Client Asked for ROI Analysis - How Deep Do You Go?

Started by Karl D. — 5 years ago — 357 views
Hospital client wants full ROI analysis on power factor correction recommendations. They want to know payback period, NPV, internal rate of return - the whole nine yards. How sophisticated do your financial analyses get?
Karl, I usually stick to simple payback unless they specifically ask for more. Most facility managers just want to know "how long until this pays for itself?" NPV analysis might be overkill.
Disagree Jorge. Hospitals are sophisticated buyers - they're used to ROI analysis for equipment purchases. I'd give them what they asked for. Shows you understand their decision-making process.

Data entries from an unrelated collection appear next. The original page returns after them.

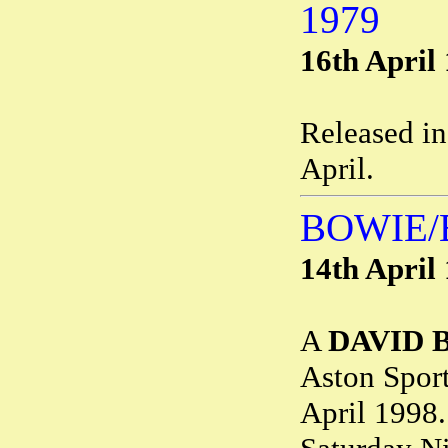
1979
16th April
Released i
April.
BOWIE/
14th April
A
DAVID 
Aston Sport
April 1998.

What's the power factor penalty they're facing? If it's substantial, even a detailed ROI will look attractive. Had a PSE&G client paying $2400/month in penalties - any analysis looked good.
Bob, they're averaging $1850/month in power factor penalties. Capacitor bank would cost about $28k installed. Math is pretty straightforward but they want formal analysis.
For that kind of penalty, payback is what, 15 months? I'd do the full analysis Karl. Include maintenance costs, potential utility rate changes, tax implications if applicable.
Don't forget to factor in potential equipment failure costs. Capacitor banks aren't maintenance-free. I typically assume 2-3% annual maintenance in my ROI calcs.
Good point Fred. What discount rate do you typically use for NPV calculations? Hospital CFOs probably have specific hurdle rates they use internally.
I always ask what discount rate they prefer. Usually 6-8% for hospitals, but some have specific corporate requirements. Better to use their number than guess wrong.
Solid advice from everyone. Karl, sounds like you have a slam-dunk case with those penalty numbers. Even a conservative analysis should show great returns. Let us know how the presentation goes.